Districts producing shoes in the Marche and Veneto regions and knitwear manufacturers in Umbria and Emilia-Romagna have become particularly dependent on Russia.

“These are districts that connect the supply chain, and when it’s broken, it’s not just harming the company that’s closing, but an entire system that’s helping make this country an economic powerhouse,” Pietrella said.

The Italian fashion world is best known for luxury houses such as Gucci, Versace and Armani, who unveiled their men’s collections in Milan this week. And some of the biggest names appear on a list compiled by Yale University professor Jeffrey Sonnenberg of major companies doing business in Russia since the beginning of the war in Ukraine.

“There are companies that continued to sell to Nazi Germany after the outbreak of World War II – we don’t celebrate them for that,” said Sonnenberg, calling any company still doing business in Russia today “greedy”.

He also stressed that fashion companies have no reason to make humanitarian appeals to circumvent sanctions, voluntary or otherwise, as has been the case with agribusinesses and pharmaceutical companies.

Among those receiving an unsatisfactory mark from Sonnenberg is Italian company Benetton, which issued a statement condemning the war but said it would continue commercial activities in Russia, including long-standing commercial and logistical partnerships and a network of stores, who feed 600 families.

French conglomerate LVMH, meanwhile, has temporarily closed 124 stores in Russia but is continuing to pay its 3,500 employees in Russia. Spanish group Inditex, which owns fast fashion chain Zara, also temporarily closed 502 stores in Russia as well as its online sales, accounting for 8.5% of the group’s pre-tax profit.

Pietrella fears a kind of Russia phobia is spreading, demonizing business owners for trying to maintain ties with a longer-term vision.

He described the criticism of around 40 shoe manufacturers from the Marche region on Italy’s Adriatic coast as a “witch hunt” because they had traveled to a trade fair in Russia during the war.

European Union sanctions against Russia were tightened after the invasion of Ukraine, imposing a wholesale limit of 300 euros on each item shipped, phasing out super-luxury items but still targeting upper-middle class or wealthy Russians.

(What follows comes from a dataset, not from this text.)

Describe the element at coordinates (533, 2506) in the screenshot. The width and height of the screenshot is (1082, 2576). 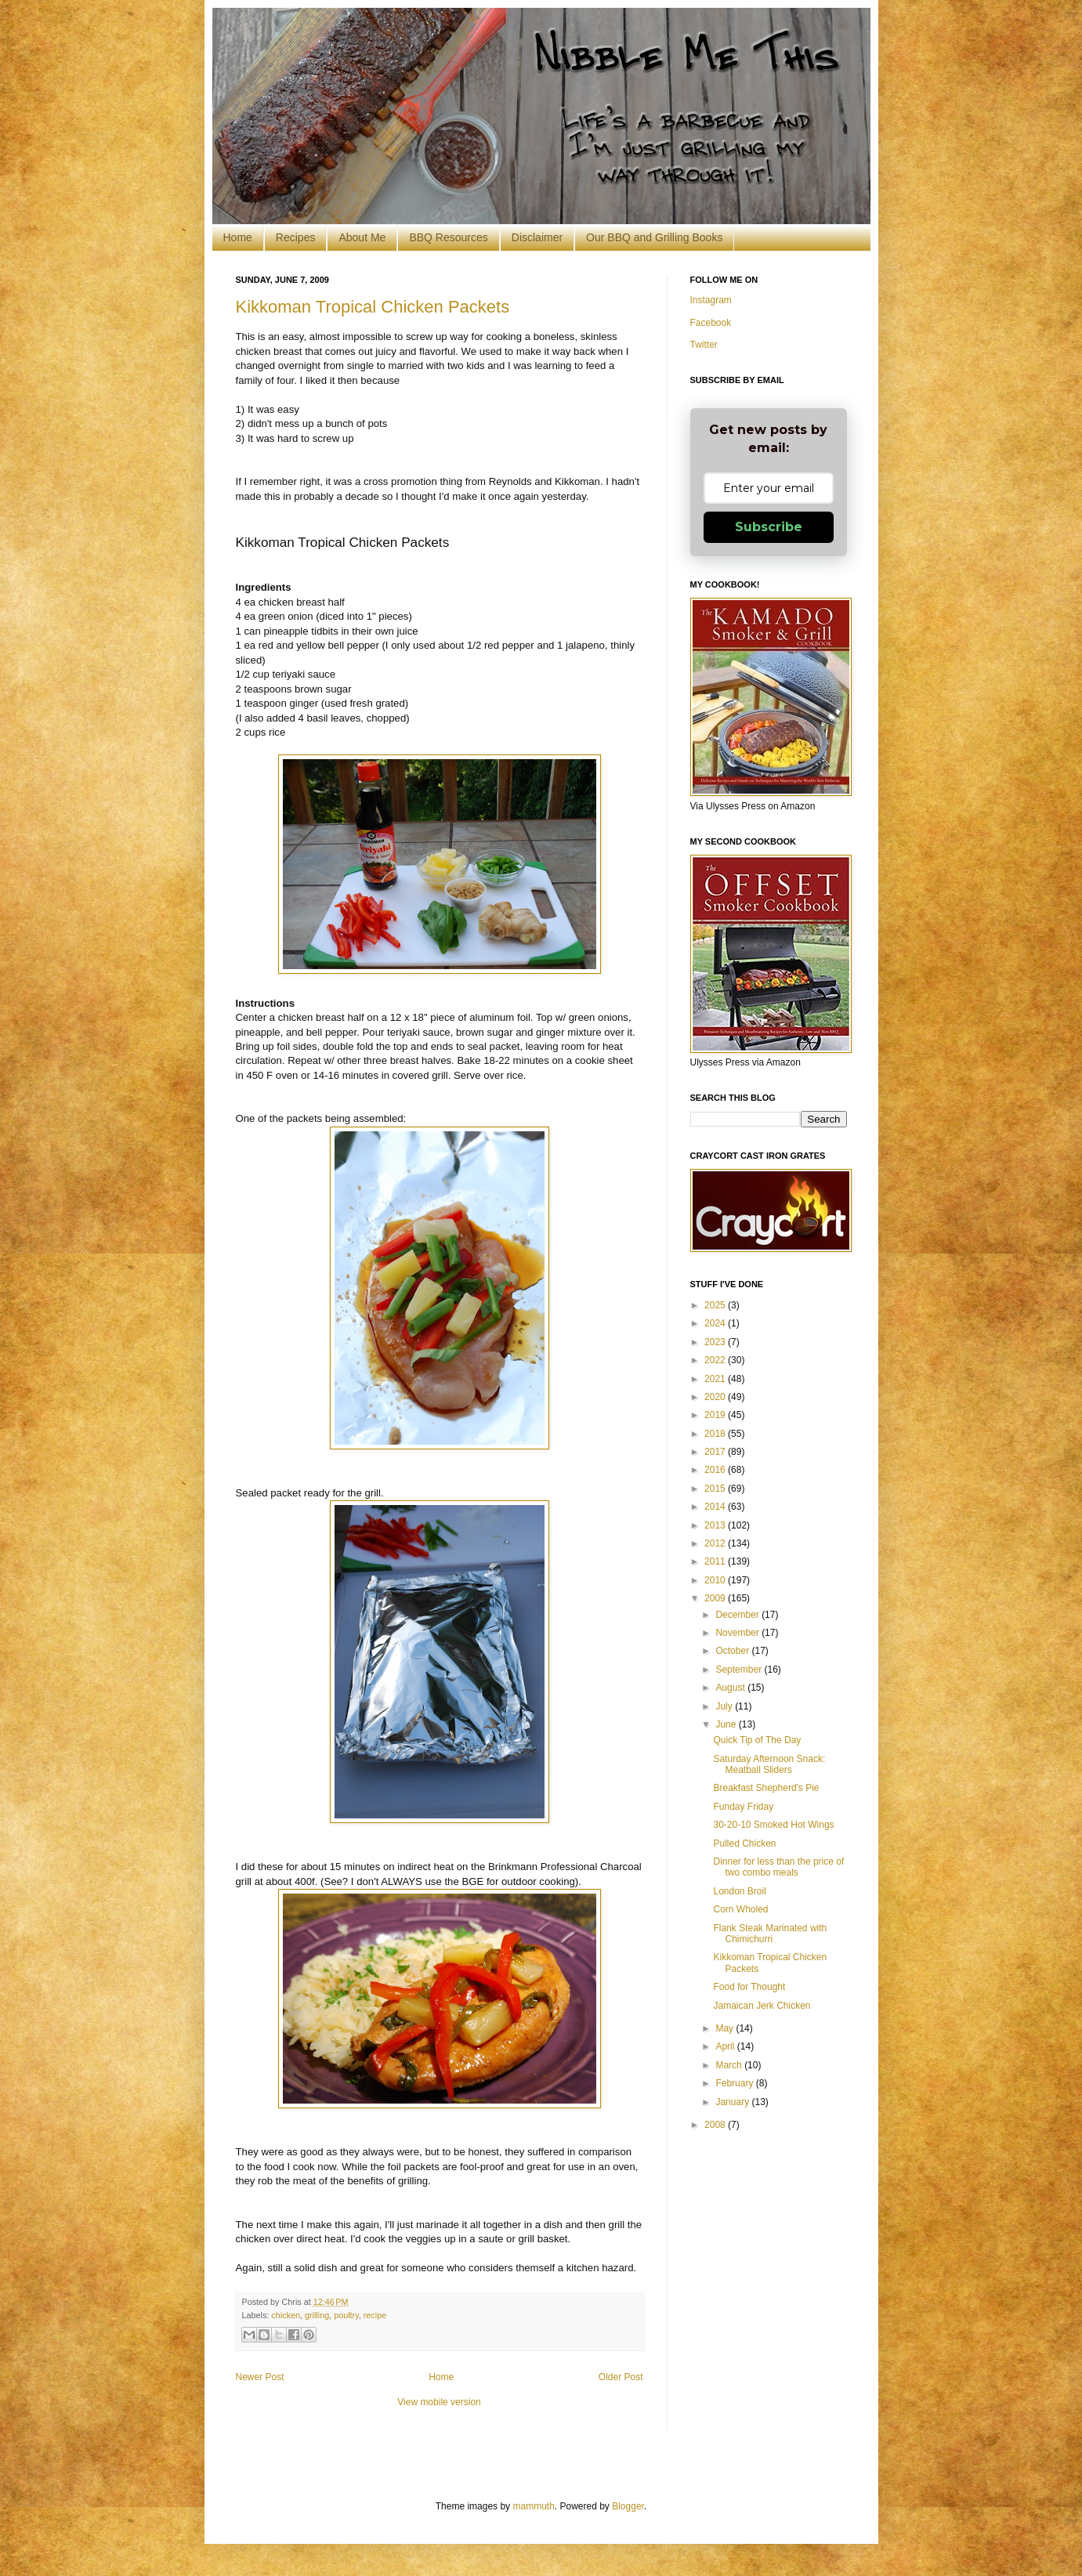 I see `mammuth` at that location.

“Without a doubt, as a fashion association, we have expressed our extreme concern about the aggression in Ukraine,” Pietrella said. “From an ethical point of view, it is out of the question. But we have to think about our companies. Ethics is one thing. The market is different. Workers in a company are paid by the market, not by ethics.”

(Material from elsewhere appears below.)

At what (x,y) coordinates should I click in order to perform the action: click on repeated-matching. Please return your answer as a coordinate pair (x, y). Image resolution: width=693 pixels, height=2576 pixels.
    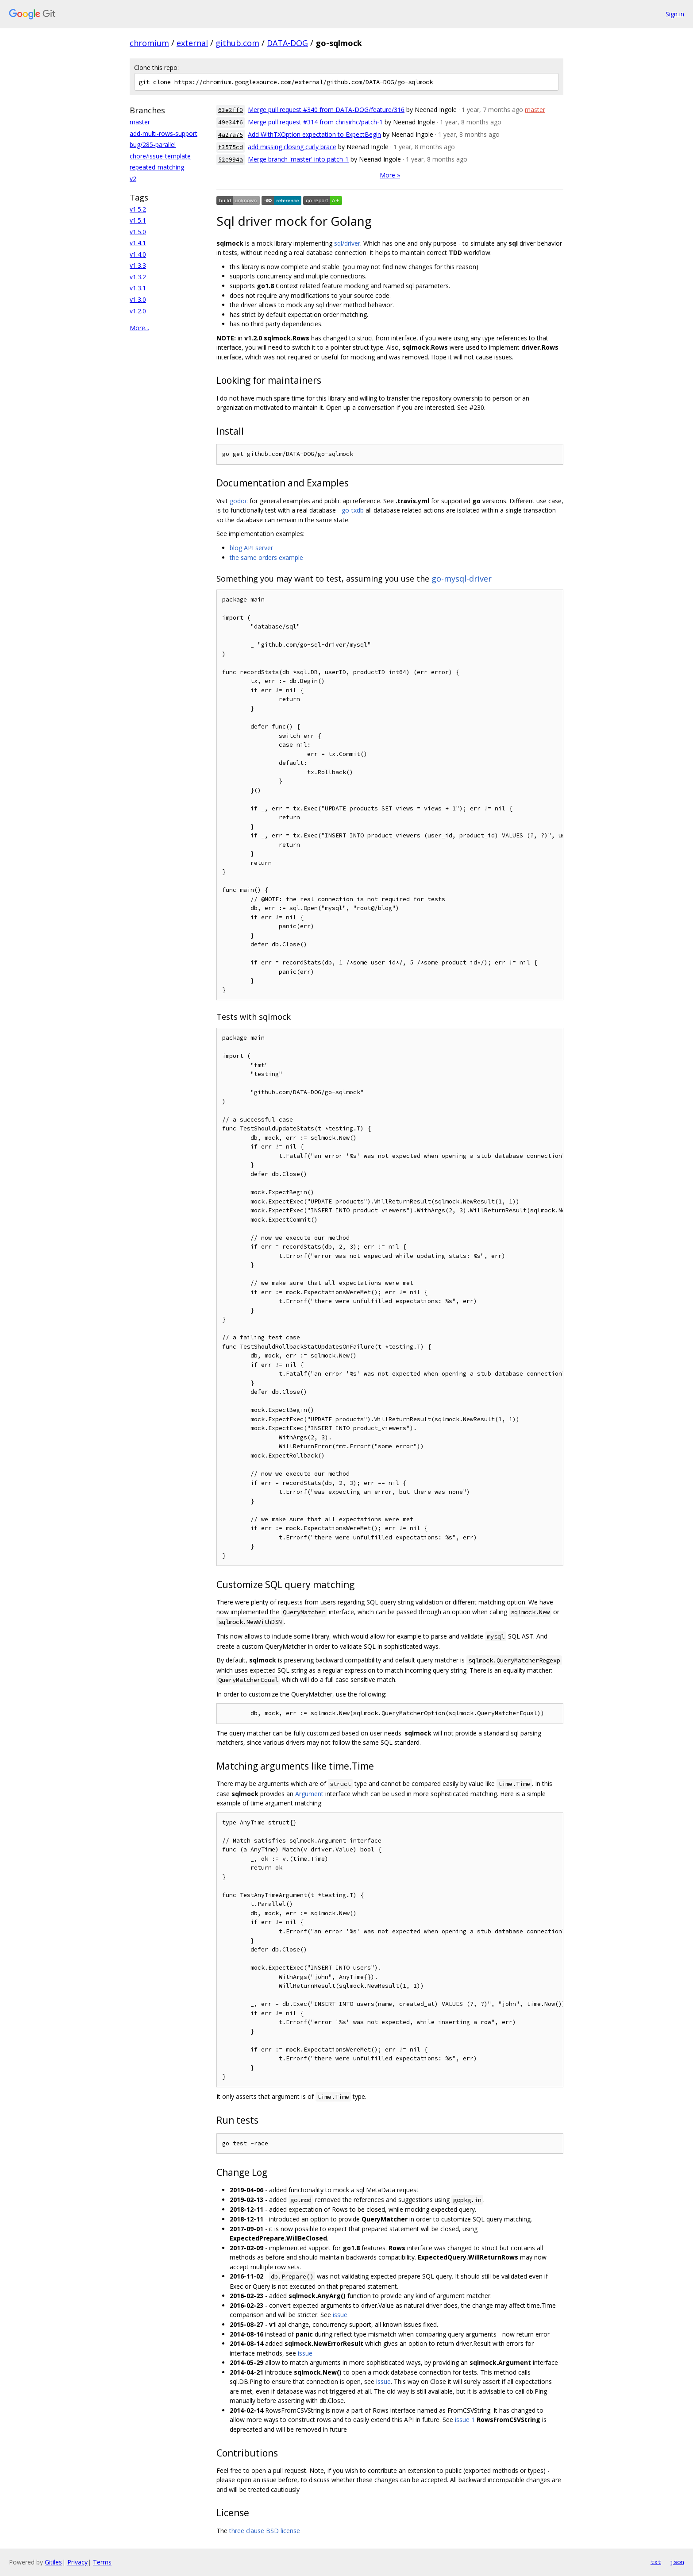     Looking at the image, I should click on (157, 167).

He said the €300 sales limit is a move by European politicians that on paper allows trade with Russia despite the bureaucratic and financial hurdles that come with it, while protecting governments from having to bail out the industry. He also dismissed government proposals to find alternative markets to Russia as overly frivolous.

“If there were another market, we would be there already,” said Pietrella.

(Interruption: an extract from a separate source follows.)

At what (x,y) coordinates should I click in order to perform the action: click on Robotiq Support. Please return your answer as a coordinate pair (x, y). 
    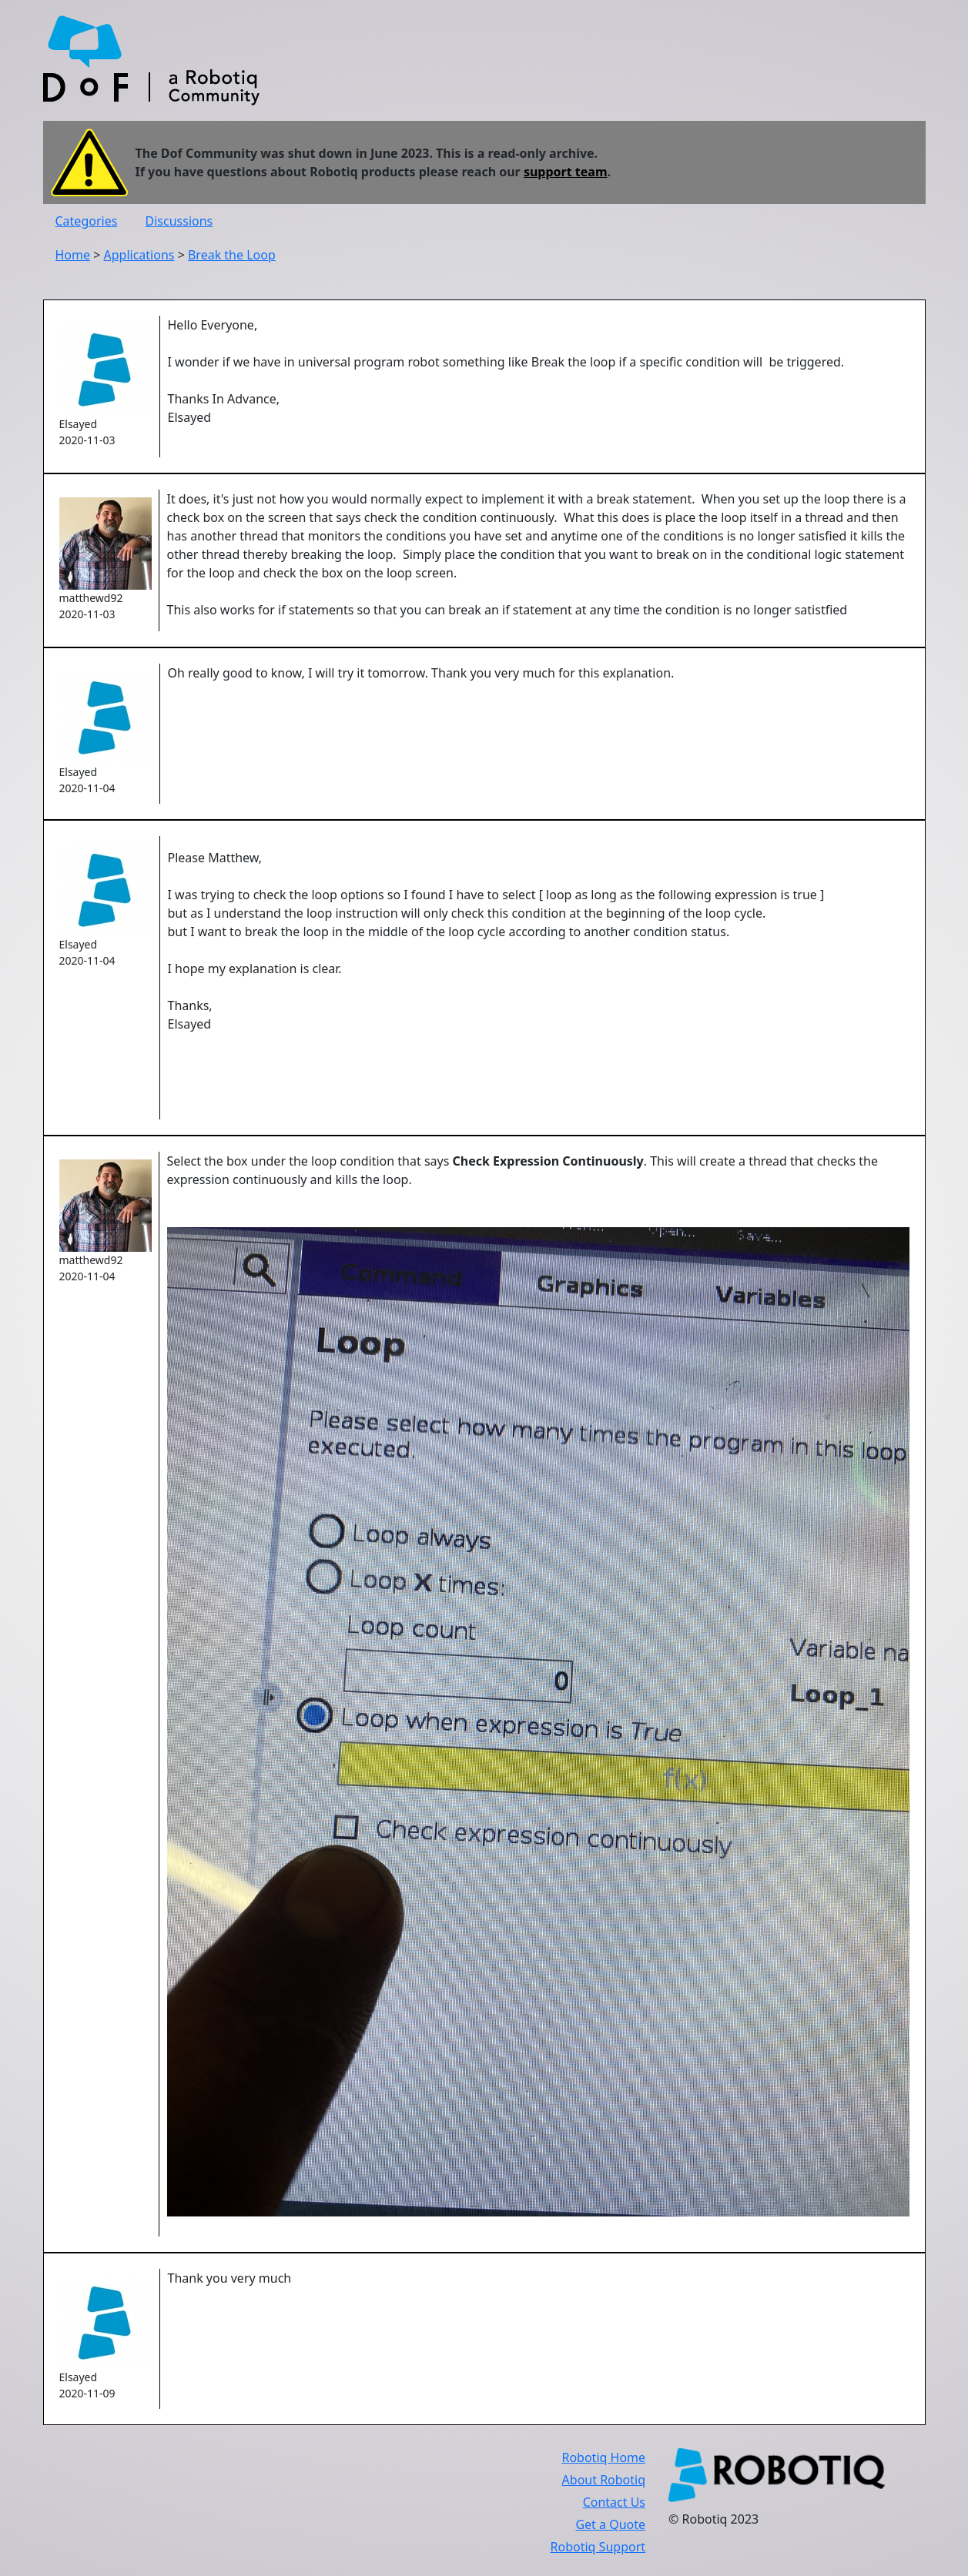     Looking at the image, I should click on (598, 2546).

At D. Exterior, exposure to Russia gradually grew over the years and now accounts for 35% to 40% of sales, which reached €22 million before the pandemic, a stream that is also under renewed pressure from higher energy and raw material costs .

The company was already shipping its summer collection and taking orders for the winter when Russia invaded on February 24. In March, Russian retailers struggled to make payments.

Not only is Zanola stuck with about 4,000 spring and summer garments that she has little hope of shipping to Russian customers, she said she is contractually bound to continue producing the winter orders and risking €100,000 in labor and material costs , if these can not be sent .

Over the years, their Russian customers have proven to be ideal customers, Zanola said. Not only do you pay on time, you also appreciate the workmanship of D. Exterior knitwear.

After working so hard to build up her Russian client base, she is reluctant to give them up and doesn’t see a quick long-term replacement.

“If Russia were Putin, I wouldn’t go there. But since Russia is not only Putin, one hopes that poor Russians will manage to pick themselves up,” she said.


AP reporter Ciaran Giles contributed from Madrid.